Governments with central banks can mismanage their currency, but they can't run out of it.
They won't run out of currency, but the people that use it will run out of faith.
> They won't run out of currency, but the people that use it will run out of faith.
Which is what happens when bond yields go so high that governments default. To my limited understanding, US Treasury bonds are used to determine the 'risk-free rate' of return because the US government reliably pays its bills.
When? At what specific (magic) number does everything come crumbling down? We're at ~36 Trillion today, would 37 Trillion the number that will cause people to run out of faith? I mean that's only one more than we have today, surely people won't run out of faith for one more. So maybe it's 40 Trillion? But come on, we're at 36, people can't possibly give up on the US dollar just an 8% increase. How about 100 Trillion? 500 Trillion? I'm not sure you know how this game is played.

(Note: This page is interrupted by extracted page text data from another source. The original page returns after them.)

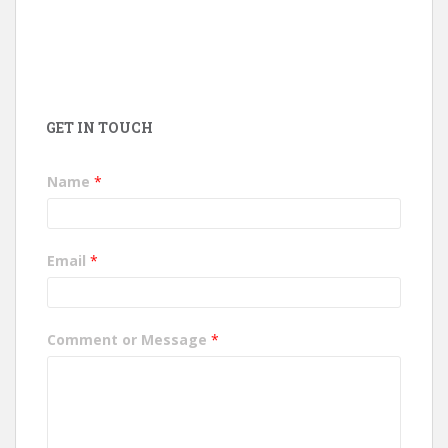
GET IN TOUCH
Name
*
Email
*
Comment or Message
*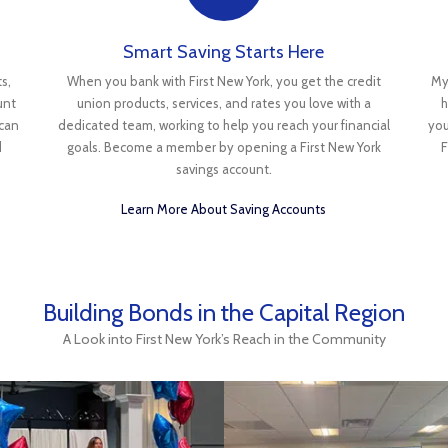
Smart Saving Starts Here
s,
When you bank with First New York, you get the credit
My
unt
union products, services, and rates you love with a
h
 can
dedicated team, working to help you reach your financial
you
d
goals. Become a member by opening a First New York
F
savings account.
Learn More About Saving Accounts
Building Bonds in the Capital Region
A Look into First New York’s Reach in the Community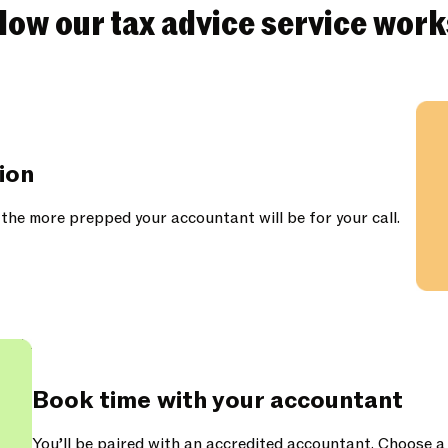
How our tax advice service work
tion
 the more prepped your accountant will be for your call.
Book time with your accountant
You’ll be paired with an accredited accountant. Choose a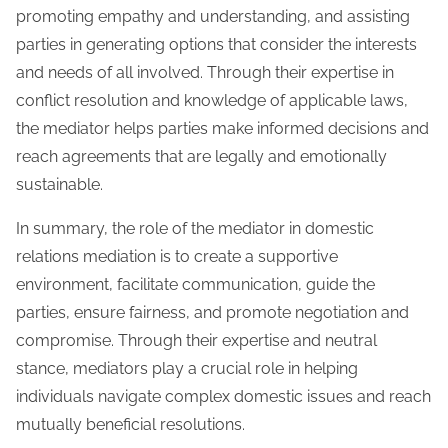
promoting empathy and understanding, and assisting
parties in generating options that consider the interests
and needs of all involved. Through their expertise in
conflict resolution and knowledge of applicable laws,
the mediator helps parties make informed decisions and
reach agreements that are legally and emotionally
sustainable.
In summary, the role of the mediator in domestic
relations mediation is to create a supportive
environment, facilitate communication, guide the
parties, ensure fairness, and promote negotiation and
compromise. Through their expertise and neutral
stance, mediators play a crucial role in helping
individuals navigate complex domestic issues and reach
mutually beneficial resolutions.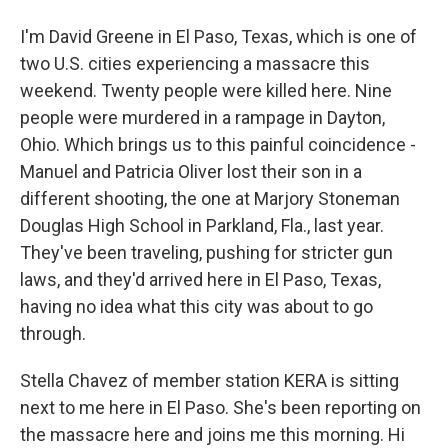
I'm David Greene in El Paso, Texas, which is one of
two U.S. cities experiencing a massacre this
weekend. Twenty people were killed here. Nine
people were murdered in a rampage in Dayton,
Ohio. Which brings us to this painful coincidence -
Manuel and Patricia Oliver lost their son in a
different shooting, the one at Marjory Stoneman
Douglas High School in Parkland, Fla., last year.
They've been traveling, pushing for stricter gun
laws, and they'd arrived here in El Paso, Texas,
having no idea what this city was about to go
through.
Stella Chavez of member station KERA is sitting
next to me here in El Paso. She's been reporting on
the massacre here and joins me this morning. Hi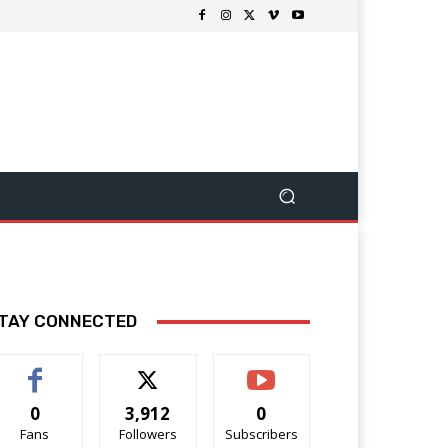
TAY CONNECTED
0
3,912
0
Fans
Followers
Subscribers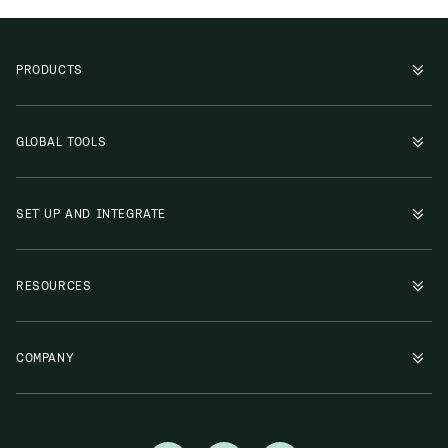
PRODUCTS
GLOBAL TOOLS
SET UP AND INTEGRATE
RESOURCES
COMPANY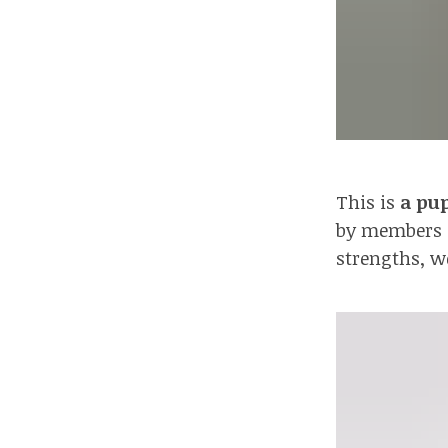
This is
a pup
by members of
strengths, w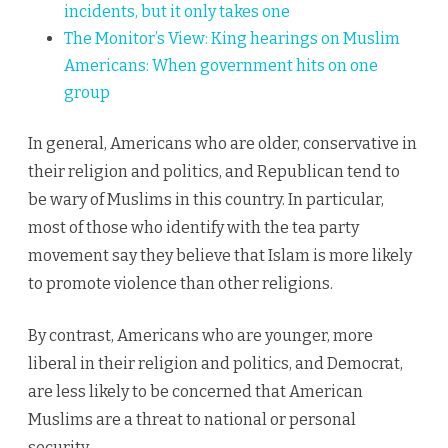
incidents, but it only takes one
The Monitor’s View:
King hearings on Muslim
Americans: When government hits on one
group
In general, Americans who are older, conservative in
their religion and politics, and Republican tend to
be wary of Muslims in this country. In particular,
most of those who identify with the tea party
movement say they believe that Islam is more likely
to promote violence than other religions.
By contrast, Americans who are younger, more
liberal in their religion and politics, and Democrat,
are less likely to be concerned that American
Muslims are a threat to national or personal
security.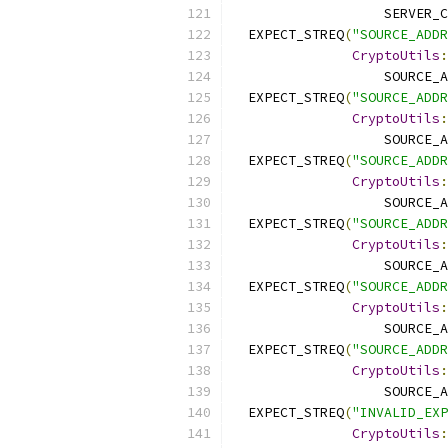
                   SERVER_C
  EXPECT_STREQ
(
"SOURCE_ADDR
CryptoUtils
:
                   SOURCE_A
  EXPECT_STREQ
(
"SOURCE_ADDR
CryptoUtils
:
                   SOURCE_A
  EXPECT_STREQ
(
"SOURCE_ADDR
CryptoUtils
:
                   SOURCE_A
  EXPECT_STREQ
(
"SOURCE_ADDR
CryptoUtils
:
                   SOURCE_A
  EXPECT_STREQ
(
"SOURCE_ADDR
CryptoUtils
:
                   SOURCE_A
  EXPECT_STREQ
(
"SOURCE_ADDR
CryptoUtils
:
                   SOURCE_A
  EXPECT_STREQ
(
"INVALID_EXP
CryptoUtils
: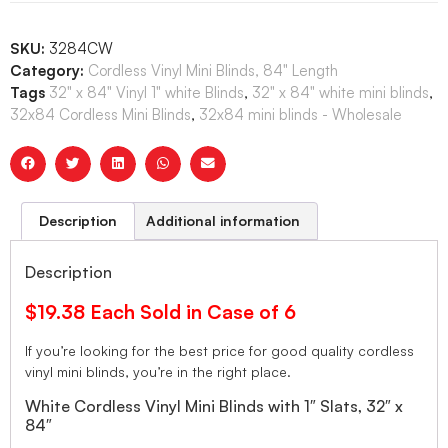
SKU:
3284CW
Category:
Cordless Vinyl Mini Blinds, 84" Length
Tags
32" x 84" Vinyl 1" white Blinds
,
32" x 84" white mini blinds
,
32x84 Cordless Mini Blinds
,
32x84 mini blinds - Wholesale
Description
Additional information
Description
$19.38 Each Sold in Case of 6
If you’re looking for the best price for good quality cordless
vinyl mini blinds, you’re in the right place.
White Cordless Vinyl Mini Blinds with 1″ Slats, 32″ x
84″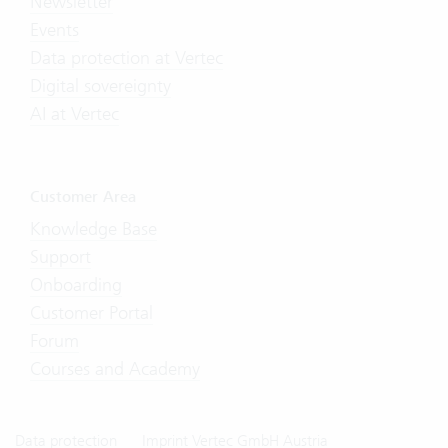
Newsletter
Events
Data protection at Vertec
Digital sovereignty
AI at Vertec
Customer Area
Knowledge Base
Support
Onboarding
Customer Portal
Forum
Courses and Academy
Data protection
Imprint Vertec GmbH Austria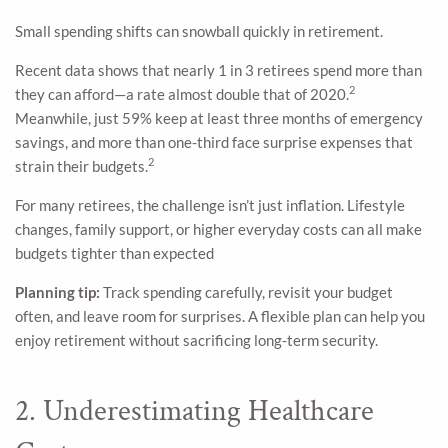
Small spending shifts can snowball quickly in retirement.
Recent data shows that nearly 1 in 3 retirees spend more than
2
they can afford—a rate almost double that of 2020.
Meanwhile, just 59% keep at least three months of emergency
savings, and more than one-third face surprise expenses that
2
strain their budgets.
For many retirees, the challenge isn’t just inflation. Lifestyle
changes, family support, or higher everyday costs can all make
budgets tighter than expected
Planning tip:
Track spending carefully, revisit your budget
often, and leave room for surprises. A flexible plan can help you
enjoy retirement without sacrificing long-term security.
2. Underestimating Healthcare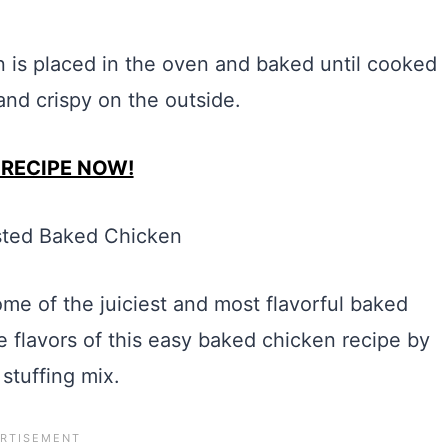
 is placed in the oven and baked until cooked
nd crispy on the outside.
 RECIPE NOW!
me of the juiciest and most flavorful baked
e flavors of this easy baked chicken recipe by
 stuffing mix.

I'm not just talking about US citizens, by the way. Foreign alliances are forming to dethrone the dollar as we speak. It will not last forever. I didn't say it would come crumbling down overnight. It will be a gradually shift away from the dollar. To believe the dollar is invincible is incredibly naive.
Why wait to spend that (magic) money at all then? What is the point of setting an annual budget? Earmarking contracts out for all these organizations by little million increments every year seems illogical when you can literally just put a few trillion in their hands today.
Why not spend all 500 trillion today? What are we waiting for?
I am entirely certain you do not believe in your own position.